Give back exactly the lines of the material below that start at the line containing "покупайте онлайн" and end at the line containing "Adicionar Link", and no others.

Content starts

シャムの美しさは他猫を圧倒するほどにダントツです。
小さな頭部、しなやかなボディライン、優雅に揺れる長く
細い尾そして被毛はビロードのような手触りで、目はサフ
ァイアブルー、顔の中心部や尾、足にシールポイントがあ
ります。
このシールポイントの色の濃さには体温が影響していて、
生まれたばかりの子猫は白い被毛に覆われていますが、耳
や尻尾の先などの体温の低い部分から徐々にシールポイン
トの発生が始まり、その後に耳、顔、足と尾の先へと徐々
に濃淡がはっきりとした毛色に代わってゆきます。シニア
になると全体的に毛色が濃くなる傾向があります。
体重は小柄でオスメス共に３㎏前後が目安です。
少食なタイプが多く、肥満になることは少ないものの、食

Content ends
Content starts

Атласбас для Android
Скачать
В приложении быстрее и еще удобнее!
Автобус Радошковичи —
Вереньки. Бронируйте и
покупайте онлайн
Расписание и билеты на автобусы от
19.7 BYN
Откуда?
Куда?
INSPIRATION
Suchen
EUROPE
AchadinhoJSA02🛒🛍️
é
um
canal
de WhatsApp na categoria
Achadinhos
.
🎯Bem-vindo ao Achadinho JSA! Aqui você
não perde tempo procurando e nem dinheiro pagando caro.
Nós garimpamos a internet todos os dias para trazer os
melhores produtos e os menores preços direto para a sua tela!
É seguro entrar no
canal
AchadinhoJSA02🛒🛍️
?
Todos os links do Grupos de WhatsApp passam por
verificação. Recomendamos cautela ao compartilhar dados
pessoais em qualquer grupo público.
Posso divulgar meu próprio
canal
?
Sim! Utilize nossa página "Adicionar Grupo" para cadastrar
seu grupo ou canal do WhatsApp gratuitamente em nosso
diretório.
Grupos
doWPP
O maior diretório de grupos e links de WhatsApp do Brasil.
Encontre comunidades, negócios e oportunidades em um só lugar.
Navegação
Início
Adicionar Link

Content ends

> Response to this task:
покупайте онлайн
Расписание и билеты на автобусы от
19.7 BYN
Откуда?
Куда?
INSPIRATION
Suchen
EUROPE
AchadinhoJSA02🛒🛍️
é
um
canal
de WhatsApp na categoria
Achadinhos
.
🎯Bem-vindo ao Achadinho JSA! Aqui você
não perde tempo procurando e nem dinheiro pagando caro.
Nós garimpamos a internet todos os dias para trazer os
melhores produtos e os menores preços direto para a sua tela!
É seguro entrar no
canal
AchadinhoJSA02🛒🛍️
?
Todos os links do Grupos de WhatsApp passam por
verificação. Recomendamos cautela ao compartilhar dados
pessoais em qualquer grupo público.
Posso divulgar meu próprio
canal
?
Sim! Utilize nossa página "Adicionar Grupo" para cadastrar
seu grupo ou canal do WhatsApp gratuitamente em nosso
diretório.
Grupos
doWPP
O maior diretório de grupos e links de WhatsApp do Brasil.
Encontre comunidades, negócios e oportunidades em um só lugar.
Navegação
Início
Adicionar Link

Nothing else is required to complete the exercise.